Action item =
All lines holding the word "fewer" in the listing below need to be copied.

Data =
........
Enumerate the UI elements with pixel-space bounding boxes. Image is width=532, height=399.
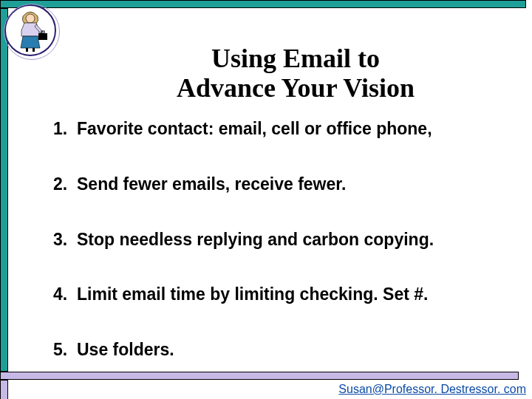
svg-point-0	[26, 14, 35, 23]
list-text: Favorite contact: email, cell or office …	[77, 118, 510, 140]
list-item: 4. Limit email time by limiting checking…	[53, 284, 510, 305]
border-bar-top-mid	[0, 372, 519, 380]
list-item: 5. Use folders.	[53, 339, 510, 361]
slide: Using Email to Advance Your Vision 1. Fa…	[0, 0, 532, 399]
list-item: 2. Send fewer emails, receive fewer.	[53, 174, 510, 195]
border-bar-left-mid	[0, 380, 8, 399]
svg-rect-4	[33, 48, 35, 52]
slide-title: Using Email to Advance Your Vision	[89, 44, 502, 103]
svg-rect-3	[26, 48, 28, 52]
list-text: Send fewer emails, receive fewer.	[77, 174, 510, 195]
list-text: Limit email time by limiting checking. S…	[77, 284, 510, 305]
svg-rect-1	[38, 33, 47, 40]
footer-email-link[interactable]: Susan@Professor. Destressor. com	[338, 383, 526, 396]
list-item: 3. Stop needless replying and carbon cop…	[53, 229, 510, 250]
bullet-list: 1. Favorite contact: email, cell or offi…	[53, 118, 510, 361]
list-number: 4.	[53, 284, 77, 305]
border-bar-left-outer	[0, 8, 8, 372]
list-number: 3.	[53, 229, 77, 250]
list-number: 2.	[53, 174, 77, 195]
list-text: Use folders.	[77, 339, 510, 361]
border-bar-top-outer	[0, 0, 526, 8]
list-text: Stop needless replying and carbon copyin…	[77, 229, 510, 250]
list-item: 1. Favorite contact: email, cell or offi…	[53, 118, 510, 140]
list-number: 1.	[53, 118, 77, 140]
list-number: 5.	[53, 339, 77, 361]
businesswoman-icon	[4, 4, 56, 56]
........
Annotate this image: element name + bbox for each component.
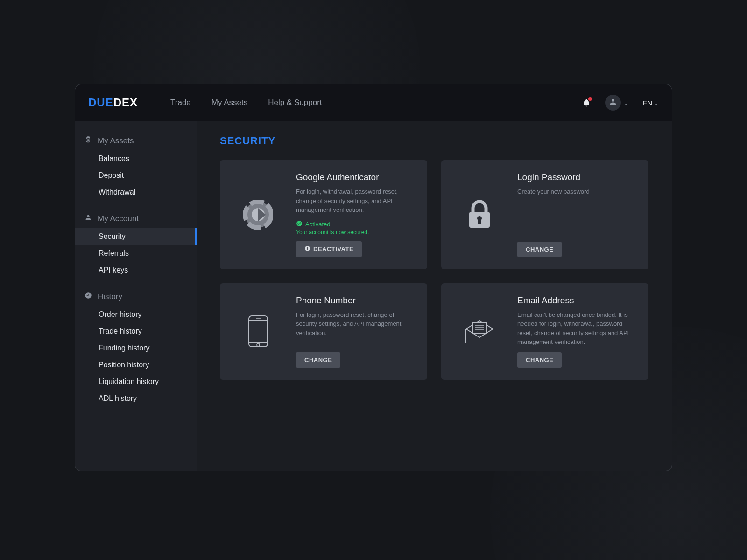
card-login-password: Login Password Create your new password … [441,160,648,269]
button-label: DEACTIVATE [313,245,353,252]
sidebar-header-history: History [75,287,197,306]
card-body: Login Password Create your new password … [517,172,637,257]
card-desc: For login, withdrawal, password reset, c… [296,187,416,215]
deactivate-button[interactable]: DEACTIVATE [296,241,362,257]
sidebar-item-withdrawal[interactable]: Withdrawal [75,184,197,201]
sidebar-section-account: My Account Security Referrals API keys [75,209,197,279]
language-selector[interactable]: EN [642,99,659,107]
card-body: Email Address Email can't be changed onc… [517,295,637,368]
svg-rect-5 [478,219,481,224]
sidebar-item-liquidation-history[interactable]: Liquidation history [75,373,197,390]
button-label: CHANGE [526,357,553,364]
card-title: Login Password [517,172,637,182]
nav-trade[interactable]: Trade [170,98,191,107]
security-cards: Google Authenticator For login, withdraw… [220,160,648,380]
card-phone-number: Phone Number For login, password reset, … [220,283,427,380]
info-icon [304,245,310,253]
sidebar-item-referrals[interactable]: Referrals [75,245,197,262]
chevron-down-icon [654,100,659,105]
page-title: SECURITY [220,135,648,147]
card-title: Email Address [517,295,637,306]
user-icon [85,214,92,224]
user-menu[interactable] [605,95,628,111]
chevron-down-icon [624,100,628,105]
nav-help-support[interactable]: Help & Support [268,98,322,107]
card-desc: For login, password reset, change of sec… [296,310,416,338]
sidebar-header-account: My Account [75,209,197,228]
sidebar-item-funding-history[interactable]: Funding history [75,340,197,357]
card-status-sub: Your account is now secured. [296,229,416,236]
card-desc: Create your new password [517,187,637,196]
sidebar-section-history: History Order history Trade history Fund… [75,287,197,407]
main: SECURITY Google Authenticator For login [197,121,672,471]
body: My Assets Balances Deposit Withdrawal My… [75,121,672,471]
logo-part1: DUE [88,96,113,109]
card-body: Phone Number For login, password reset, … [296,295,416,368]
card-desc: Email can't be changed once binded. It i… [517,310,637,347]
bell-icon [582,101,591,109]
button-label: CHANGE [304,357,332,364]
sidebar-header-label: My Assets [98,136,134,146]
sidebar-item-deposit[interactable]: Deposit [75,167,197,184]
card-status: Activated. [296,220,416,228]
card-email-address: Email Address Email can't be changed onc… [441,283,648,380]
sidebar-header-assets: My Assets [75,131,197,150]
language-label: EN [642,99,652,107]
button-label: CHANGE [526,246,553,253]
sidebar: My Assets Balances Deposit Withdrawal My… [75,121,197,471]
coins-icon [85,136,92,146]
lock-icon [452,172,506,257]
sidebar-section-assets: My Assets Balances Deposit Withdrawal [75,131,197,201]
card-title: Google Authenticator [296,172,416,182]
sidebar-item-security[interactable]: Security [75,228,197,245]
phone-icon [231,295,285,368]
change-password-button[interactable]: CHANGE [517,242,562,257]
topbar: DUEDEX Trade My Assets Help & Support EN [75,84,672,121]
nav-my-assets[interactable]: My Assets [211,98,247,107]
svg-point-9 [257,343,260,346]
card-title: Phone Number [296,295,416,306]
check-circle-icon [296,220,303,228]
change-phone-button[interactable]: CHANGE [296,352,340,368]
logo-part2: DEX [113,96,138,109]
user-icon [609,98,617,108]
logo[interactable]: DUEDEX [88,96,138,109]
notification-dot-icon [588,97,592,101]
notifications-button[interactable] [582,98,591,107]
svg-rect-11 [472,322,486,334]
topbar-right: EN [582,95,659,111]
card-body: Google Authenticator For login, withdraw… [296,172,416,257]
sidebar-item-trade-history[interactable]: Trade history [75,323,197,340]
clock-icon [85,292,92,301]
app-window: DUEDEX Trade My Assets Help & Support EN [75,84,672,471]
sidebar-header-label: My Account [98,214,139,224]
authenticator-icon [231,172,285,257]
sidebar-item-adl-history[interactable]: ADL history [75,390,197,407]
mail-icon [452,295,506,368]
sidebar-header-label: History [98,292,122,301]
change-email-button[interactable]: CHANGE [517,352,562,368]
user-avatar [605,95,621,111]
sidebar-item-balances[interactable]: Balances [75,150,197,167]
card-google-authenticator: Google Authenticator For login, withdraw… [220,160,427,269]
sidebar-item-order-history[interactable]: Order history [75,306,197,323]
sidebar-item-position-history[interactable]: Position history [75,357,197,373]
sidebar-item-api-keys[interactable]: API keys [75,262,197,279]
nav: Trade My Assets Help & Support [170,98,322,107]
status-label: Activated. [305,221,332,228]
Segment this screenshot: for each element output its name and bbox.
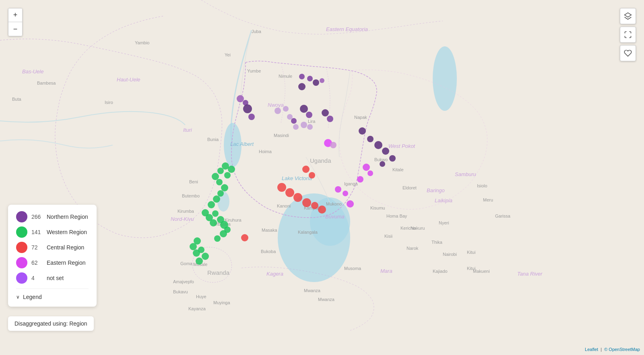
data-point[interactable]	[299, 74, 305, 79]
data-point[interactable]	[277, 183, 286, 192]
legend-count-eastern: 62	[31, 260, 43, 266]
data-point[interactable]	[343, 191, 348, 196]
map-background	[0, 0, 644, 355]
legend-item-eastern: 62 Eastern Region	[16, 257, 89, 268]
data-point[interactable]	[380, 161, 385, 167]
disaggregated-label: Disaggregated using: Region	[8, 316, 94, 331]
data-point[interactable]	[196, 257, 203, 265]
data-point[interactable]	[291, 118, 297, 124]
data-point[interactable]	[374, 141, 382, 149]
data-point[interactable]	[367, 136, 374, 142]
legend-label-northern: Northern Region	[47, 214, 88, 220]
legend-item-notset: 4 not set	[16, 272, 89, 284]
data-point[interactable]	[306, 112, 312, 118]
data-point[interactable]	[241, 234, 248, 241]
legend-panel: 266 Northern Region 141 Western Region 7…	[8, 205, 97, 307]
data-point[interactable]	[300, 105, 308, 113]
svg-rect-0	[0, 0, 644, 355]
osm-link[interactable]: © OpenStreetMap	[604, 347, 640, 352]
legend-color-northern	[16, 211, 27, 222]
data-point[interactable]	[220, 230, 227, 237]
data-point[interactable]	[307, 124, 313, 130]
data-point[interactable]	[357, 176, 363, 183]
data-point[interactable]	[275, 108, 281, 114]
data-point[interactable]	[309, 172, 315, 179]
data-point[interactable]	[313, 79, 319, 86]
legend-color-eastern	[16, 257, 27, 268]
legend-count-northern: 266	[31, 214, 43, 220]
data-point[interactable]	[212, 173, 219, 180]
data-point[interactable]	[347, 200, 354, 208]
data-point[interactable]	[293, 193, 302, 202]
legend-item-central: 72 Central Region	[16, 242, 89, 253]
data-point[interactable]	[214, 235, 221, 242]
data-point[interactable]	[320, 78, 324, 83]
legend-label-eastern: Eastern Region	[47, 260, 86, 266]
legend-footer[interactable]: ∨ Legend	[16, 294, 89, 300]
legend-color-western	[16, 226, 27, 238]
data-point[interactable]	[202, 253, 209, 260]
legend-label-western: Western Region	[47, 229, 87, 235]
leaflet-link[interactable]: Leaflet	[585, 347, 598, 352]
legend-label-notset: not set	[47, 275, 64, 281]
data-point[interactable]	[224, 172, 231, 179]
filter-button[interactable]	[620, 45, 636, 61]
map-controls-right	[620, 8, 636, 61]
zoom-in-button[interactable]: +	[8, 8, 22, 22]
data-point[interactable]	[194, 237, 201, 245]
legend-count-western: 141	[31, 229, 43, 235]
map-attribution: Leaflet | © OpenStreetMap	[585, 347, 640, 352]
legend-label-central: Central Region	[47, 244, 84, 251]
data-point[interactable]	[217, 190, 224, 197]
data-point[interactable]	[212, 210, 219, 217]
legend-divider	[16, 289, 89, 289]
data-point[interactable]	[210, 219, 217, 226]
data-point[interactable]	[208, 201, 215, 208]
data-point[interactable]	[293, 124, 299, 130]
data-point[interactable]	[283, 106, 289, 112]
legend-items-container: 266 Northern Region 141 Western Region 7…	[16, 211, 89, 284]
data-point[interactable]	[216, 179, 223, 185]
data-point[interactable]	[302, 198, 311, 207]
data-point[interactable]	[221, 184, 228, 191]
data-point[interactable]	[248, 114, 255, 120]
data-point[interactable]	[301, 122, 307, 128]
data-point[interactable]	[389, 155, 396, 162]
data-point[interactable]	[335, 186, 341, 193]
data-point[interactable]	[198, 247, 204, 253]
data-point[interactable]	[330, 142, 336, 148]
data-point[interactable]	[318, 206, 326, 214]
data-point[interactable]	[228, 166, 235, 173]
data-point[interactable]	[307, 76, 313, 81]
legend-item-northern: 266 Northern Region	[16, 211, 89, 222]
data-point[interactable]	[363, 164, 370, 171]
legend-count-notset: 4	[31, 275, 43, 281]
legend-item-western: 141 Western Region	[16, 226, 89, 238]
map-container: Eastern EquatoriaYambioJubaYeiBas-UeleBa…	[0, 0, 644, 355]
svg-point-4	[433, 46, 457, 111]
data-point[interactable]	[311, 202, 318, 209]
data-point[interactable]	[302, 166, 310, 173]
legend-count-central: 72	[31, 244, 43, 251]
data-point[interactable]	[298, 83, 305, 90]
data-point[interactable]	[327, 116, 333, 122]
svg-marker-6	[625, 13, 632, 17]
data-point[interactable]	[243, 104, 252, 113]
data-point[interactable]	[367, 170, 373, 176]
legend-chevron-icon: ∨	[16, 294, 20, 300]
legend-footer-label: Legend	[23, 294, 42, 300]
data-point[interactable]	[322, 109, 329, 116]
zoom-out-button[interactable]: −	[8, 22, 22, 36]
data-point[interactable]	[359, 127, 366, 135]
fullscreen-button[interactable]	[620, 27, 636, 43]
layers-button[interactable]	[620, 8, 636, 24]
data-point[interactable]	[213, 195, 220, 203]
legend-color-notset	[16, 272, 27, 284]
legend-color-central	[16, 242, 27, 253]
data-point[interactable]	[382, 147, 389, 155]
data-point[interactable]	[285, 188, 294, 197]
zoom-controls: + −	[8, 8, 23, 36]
........
Your solution =
list-item: 2. Send fewer emails, receive fewer.	[53, 174, 510, 195]
list-text: Send fewer emails, receive fewer.	[77, 174, 510, 195]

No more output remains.